29 October, 2011

Make That Double Dipper....


I gave the Dusky 2 1⁄2 hours this morning, but not a sniff of it. The wind had shifted and picked up, and if its still in the area its gone somewhere with more shelter and less access. Not unexpected, but still.... dips hurt. I did succeed in stalking and seeing various tacking Robins and Wrens in assorted hedges, which is good practice at least [[Yes, straws, clutched at]]. A few hardy souls, both new and familiar were also in on the collective misery, and, well, that's all I have to say.

So, time to head back, but perhaps there was a consolation - a nice drake American Wigeon has been hanging around with the Wigeon on the Exe. With the tide up and going down, a detour to Cockwood Crossing might provide a welcome Devon Tick?

Would it hell... A thousand or so Wigeon, ok not that close but with the Big Scope all I needed was line of sight. I got a tantalising glimpse, but they kept getting flushed [never saw by what, trains didn't seem to bother them, nor planes...] and as the tide went down, the dead zone of Shutterton Creek got bigger, and then half of them plonked down in it. The rest [557 - yes I counted them!] spread out nicely [at last] and showed the yank was not amongst them.. Rats. Then they too flushed into the Creek. After almost 2 1⁄2 hours [again..] in the cold I left, muttering about damming that damn creek.....

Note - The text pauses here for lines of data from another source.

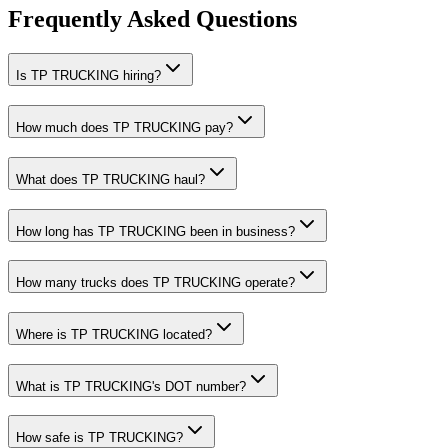
Frequently Asked Questions
Is TP TRUCKING hiring?
How much does TP TRUCKING pay?
What does TP TRUCKING haul?
How long has TP TRUCKING been in business?
How many trucks does TP TRUCKING operate?
Where is TP TRUCKING located?
What is TP TRUCKING's DOT number?
How safe is TP TRUCKING?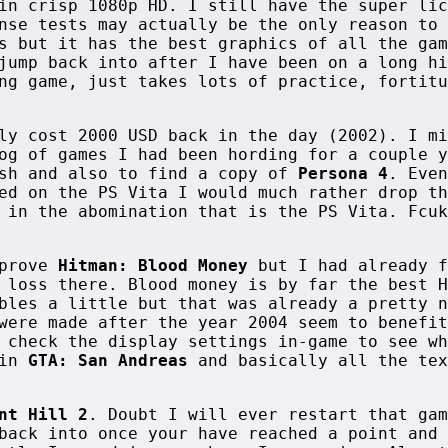
in crisp 1080p HD. I still have the super lic
nse tests may actually be the only reason to 
s but it has the best graphics of all the gam
jump back into after I have been on a long hi
ng game, just takes lots of practice, fortitu
ly cost 2000 USD back in the day (2002). I mi
og of games I had been hording for a couple y
sh and also to find a copy of
Persona 4
. Even
ed on the PS Vita I would much rather drop th
 in the abomination that is the PS Vita. Fcuk
mprove
Hitman: Blood Money
but I had already f
 loss there. Blood money is by far the best H
bles a little but that was already a pretty n
were made after the year 2004 seem to benefit
 check the display settings in-game to see wh
 in
GTA: San Andreas
and basically all the tex
nt Hill 2
. Doubt I will ever restart that gam
back into once your have reached a point and 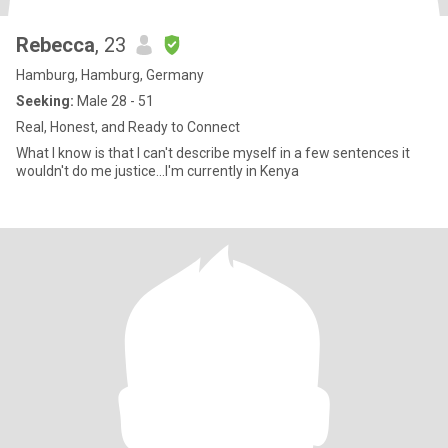
Rebecca
, 23
Hamburg, Hamburg, Germany
Seeking:
Male 28 - 51
Real, Honest, and Ready to Connect
What I know is that I can't describe myself in a few sentences it
wouldn't do me justice...I'm currently in Kenya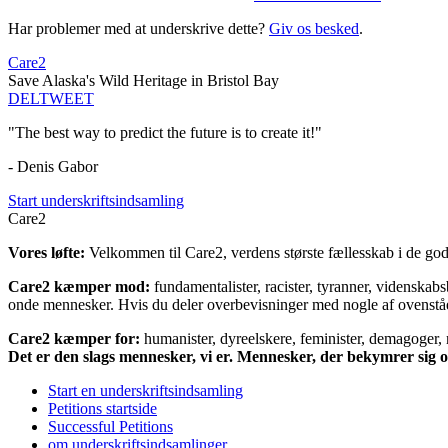
Har problemer med at underskrive dette?
Giv os besked
.
Care2
Save Alaska's Wild Heritage in Bristol Bay
DEL
TWEET
"The best way to predict the future is to create it!"
- Denis Gabor
Start underskriftsindsamling
Care2
Vores løfte:
Velkommen til Care2, verdens største fællesskab i de gode
Care2 kæmper mod:
fundamentalister, racister, tyranner, videnska
onde mennesker. Hvis du deler overbevisninger med nogle af ovenstående
Care2 kæmper for:
humanister, dyreelskere, feminister, demagoger, na
Det er den slags mennesker, vi er. Mennesker, der bekymrer sig
Start en underskriftsindsamling
Petitions startside
Successful Petitions
om underskriftsindsamlinger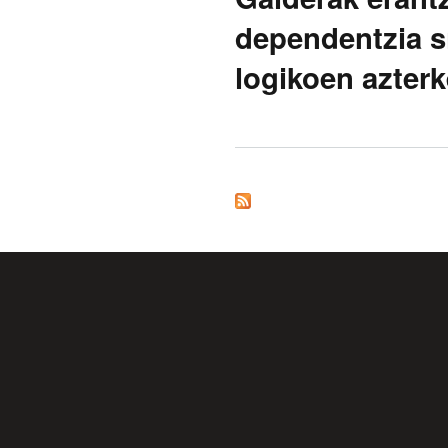
dependentzia si
logikoen azterk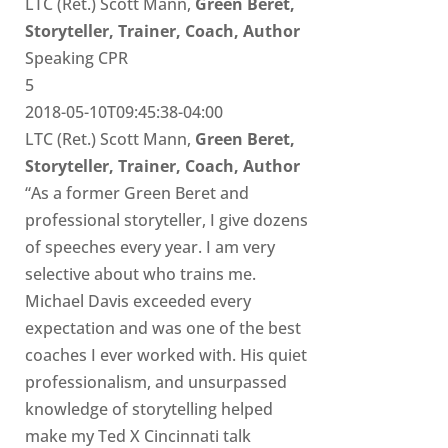
LTC (Ret.) Scott Mann,
Green Beret,
Storyteller, Trainer, Coach, Author
Speaking CPR
5
2018-05-10T09:45:38-04:00
LTC (Ret.) Scott Mann,
Green Beret,
Storyteller, Trainer, Coach, Author
“As a former Green Beret and
professional storyteller, I give dozens
of speeches every year. I am very
selective about who trains me.
Michael Davis exceeded every
expectation and was one of the best
coaches I ever worked with. His quiet
professionalism, and unsurpassed
knowledge of storytelling helped
make my Ted X Cincinnati talk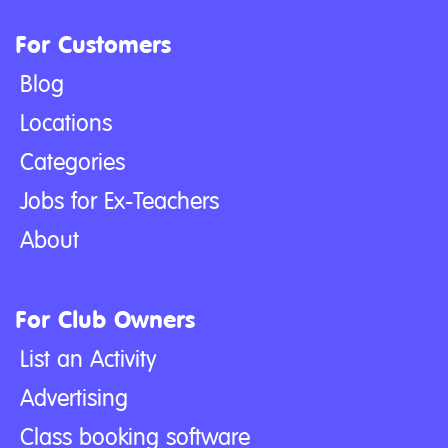
For Customers
Blog
Locations
Categories
Jobs for Ex-Teachers
About
For Club Owners
List an Activity
Advertising
Class booking software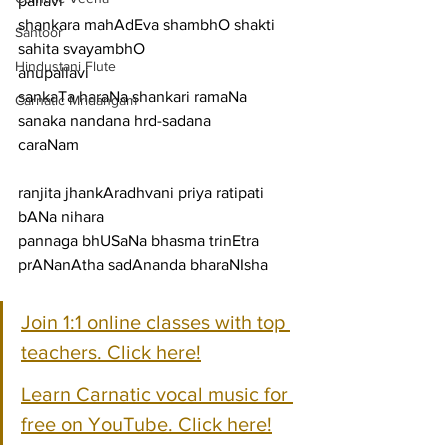
pallavi
shankara mahAdEva shambhO shakti 
Santoor
sahita svayambhO
Hindustani Flute
anupallavi
sankaTa haraNa shankari ramaNa 
Carnatic Mridangam
sanaka nandana hrd-sadana
caraNam
ranjita jhankAradhvani priya ratipati 
bANa nihara
pannaga bhUSaNa bhasma trinEtra 
prANanAtha sadAnanda bharaNIsha
Join 1:1 online classes with top 
teachers. Click here!
Learn Carnatic vocal music for 
free on YouTube. Click here!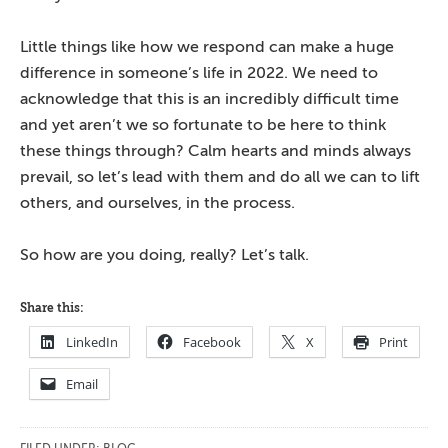
Little things like how we respond can make a huge
difference in someone’s life in 2022. We need to
acknowledge that this is an incredibly difficult time
and yet aren’t we so fortunate to be here to think
these things through? Calm hearts and minds always
prevail, so let’s lead with them and do all we can to lift
others, and ourselves, in the process.
So how are you doing, really? Let’s talk.
Share this:
LinkedIn
Facebook
X
Print
Email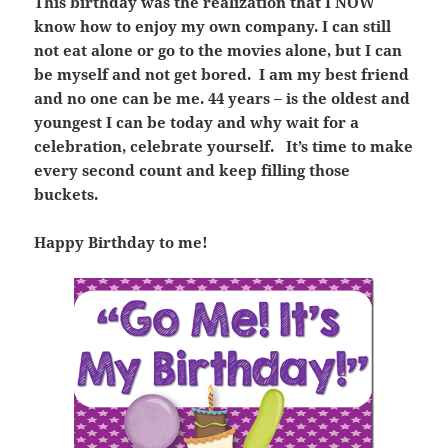
This birthday was the realization that I NOW
know how to enjoy my own company. I can still
not eat alone or go to the movies alone, but I can
be myself and not get bored. I am my best friend
and no one can be me. 44 years – is the oldest and
youngest I can be today and why wait for a
celebration, celebrate yourself. It’s time to make
every second count and keep filling those
buckets.
Happy Birthday to me!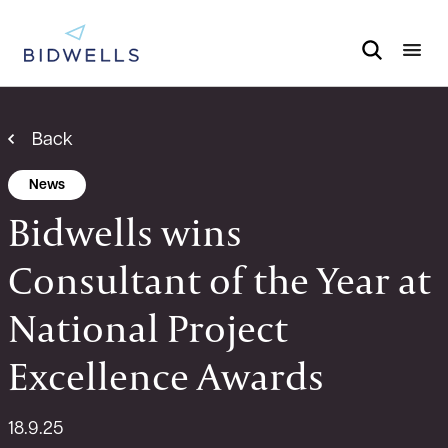
Back
News
Bidwells wins
Consultant of the Year at
National Project
Excellence Awards
18.9.25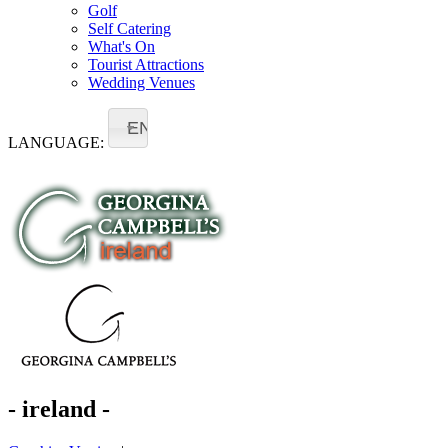
Golf
Self Catering
What's On
Tourist Attractions
Wedding Venues
EN
LANGUAGE:
- ireland -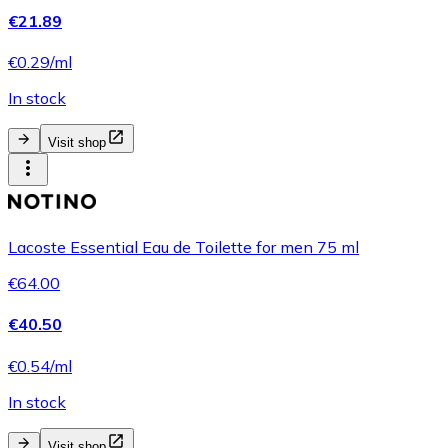
€21.89
€0.29/ml
In stock
Visit shop
Lacoste Essential Eau de Toilette for men 75 ml
€64.00
€40.50
€0.54/ml
In stock
Visit shop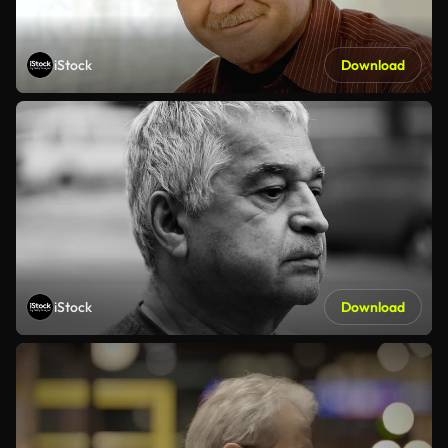
iStock
Download
iStock
Download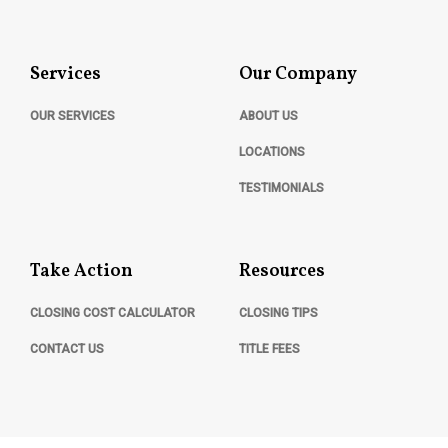
Services
Our Company
OUR SERVICES
ABOUT US
LOCATIONS
TESTIMONIALS
Take Action
Resources
CLOSING COST CALCULATOR
CLOSING TIPS
CONTACT US
TITLE FEES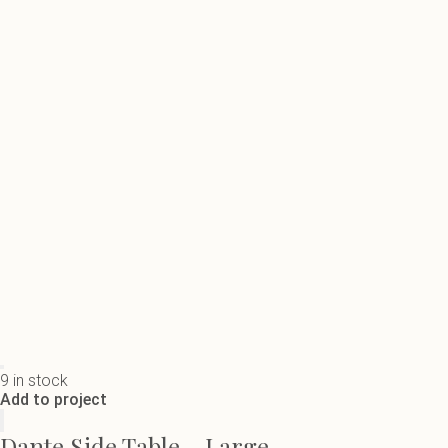
9 in stock
Add to project
Dante Side Table - Large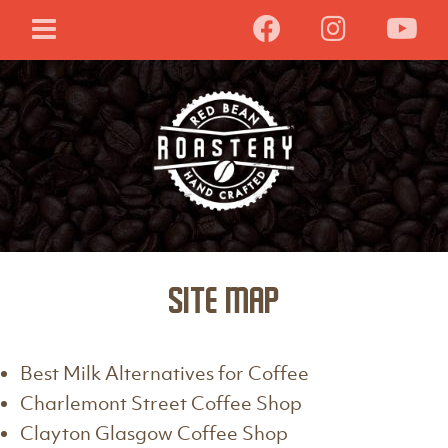
Site Map
Best Milk Alternatives for Coffee
Charlemont Street Coffee Shop
Clayton Glasgow Coffee Shop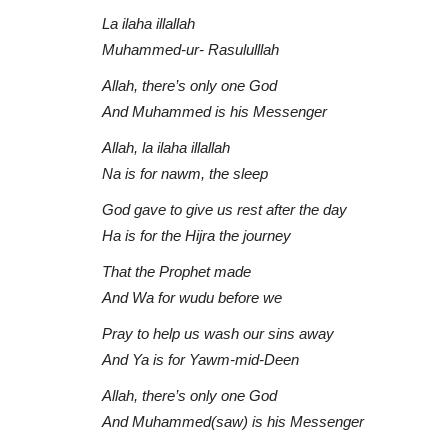
La ilaha illallah
Muhammed-ur- Rasululllah
Allah, there’s only one God
And Muhammed is his Messenger
Allah, la ilaha illallah
Na is for nawm, the sleep
God gave to give us rest after the day
Ha is for the Hijra the journey
That the Prophet made
And Wa for wudu before we
Pray to help us wash our sins away
And Ya is for Yawm-mid-Deen
Allah, there’s only one God
And Muhammed(saw) is his Messenger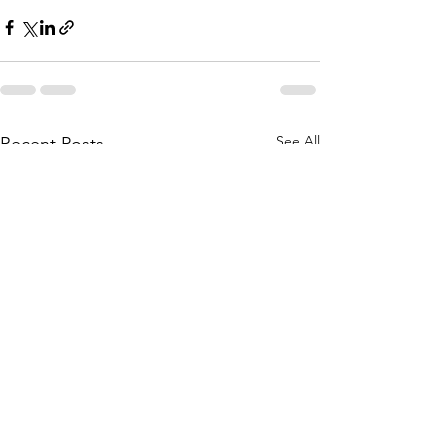
See All
Recent Posts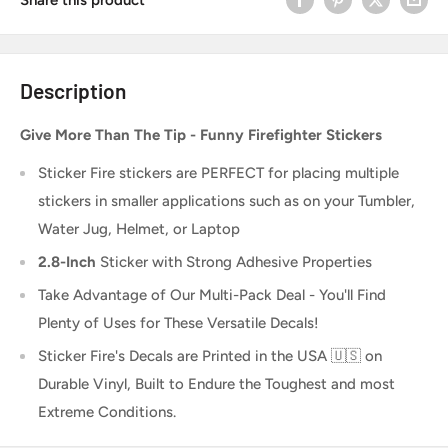
Description
Give More Than The Tip - Funny Firefighter Stickers
Sticker Fire
stickers are PERFECT for placing multiple
stickers in smaller applications such as on your Tumbler,
Water Jug, Helmet, or Laptop
2.8-Inch
Sticker
with Strong Adhesive Properties
Take Advantage of Our Multi-Pack Deal - You'll Find
Plenty of Uses for These Versatile Decals!
Sticker Fire's Decals are Printed in the USA 🇺🇸 on
Durable Vinyl, Built to Endure the Toughest and most
Extreme Conditions.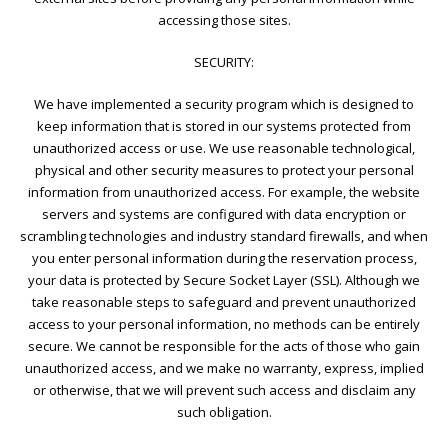
accessing those sites.
SECURITY:
We have implemented a security program which is designed to
keep information that is stored in our systems protected from
unauthorized access or use. We use reasonable technological,
physical and other security measures to protect your personal
information from unauthorized access. For example, the website
servers and systems are configured with data encryption or
scrambling technologies and industry standard firewalls, and when
you enter personal information during the reservation process,
your data is protected by Secure Socket Layer (SSL). Although we
take reasonable steps to safeguard and prevent unauthorized
access to your personal information, no methods can be entirely
secure. We cannot be responsible for the acts of those who gain
unauthorized access, and we make no warranty, express, implied
or otherwise, that we will prevent such access and disclaim any
such obligation.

[[Edit: I also saw some nice birds, as you'd expect on the Exe, including R-B Mergansers showing quite well, and one of those very white Shags, plus Redshank and Curlew coming quite close, oh and the Brents were as gorgeous as ever. So not an entire loss, but still vexing. At Gore Lane a female GSW was quite nice if a little brief and the first 4 Fieldfare of the autumn {for me} went over.]]

For the Goddess of Birding Blesses Whom She Pleaseth and Punishes Whom She Pleaseth and She May Not Be Predicted.